I didn’t notice it until later yesterday, after I’d already commented, but that’s an incredibly ambitious claim when combined with the rest of what he says. His claim is that we need as many people as we can get on board toward some common goal, any common goal, it doesn’t even matter what common goal it is – and in order to reach this highly questionable goal, we have to do the accommodationist thing. What that boils down to is that the real goal is simply to get as many people as we can on board toward whatever, and everything else is subordinate to that bizarre goal.

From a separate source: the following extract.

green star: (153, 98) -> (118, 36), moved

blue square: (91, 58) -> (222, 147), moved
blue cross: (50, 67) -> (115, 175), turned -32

I don’t think he actually meant to say that – it’s too absurd. But he did say it, and I suspect that’s because that is what the accommodationist mindset does – it puts the frantic worry about alienating some number of people before everything else, until it finally finds itself exclaiming madly that we have to unite everyone, everyone I tell you! and that therefore no atheists can say anything that might be disconcerting to anyone. It’s nuts – but I think that’s what the thinking is. I think accommodationists are fundamentally allergic to a certain kind (and a certain kind only) of potentially ‘controversial’ ideas. I think their fretting about this ends up eroding their awareness that total agreement about anything is impossible, and that it’s futile to try to rule out disagreement ahead of time, and that the attempt is not only futile but the dire enemy of free thought and inquiry and speech.
Russell urged us to read Shermer’s essay in 50 Voices of Disbelief, so I did. I have to tell you, I have some disagreements there, too. I’m sorry! I’m a noodge! I can’t help it.
For example…he says on p 69
Most people equate ‘atheist’ not only with someone who believes that there is no God (which is technically not a tenable position because one cannot prove that there is no God; that is, you cannot prove a negative)…
Well that’s not right. It’s perfectly tenable to believe things that you cannot prove. It’s rash, and untenable if you like, to claim certainty about such things, but to believe them? Of course not. I believe that there is no invisible dragon sitting on my desk. Can I prove it? No. I believe it nevertheless. Shermer must have meant someone who ‘claims to know’ or ‘is certain’ – but he didn’t say that.
Another item, on the same page:
A second reason I don’t believe in God is emotional: I’m comfortable with not having answers to everything. By temperament, I have a high tolerance for ambiguity and uncertainty.
That jumped out at me because he had just finished telling us that he was a devout Christian as a teenager – far more devout than his nominally-religious parents. He goes into some detail about that, and the result is that the claim about his temperament sounds very odd. It sounds self-flattering and unconvincing.
I’m just saying – Shermer isn’t a terribly careful writer. I’ve thought this before, about both his belief books. So I’m not doing some anti-accommodationism bandwagon number by disagreeing with him; I just disagree with him about some things, that’s all.
50 Voices of Disbelief is terrific, by the way. Read Sean Carroll’s piece. Read Austin Dacey’s. Read Tom Clark’s. Read them all.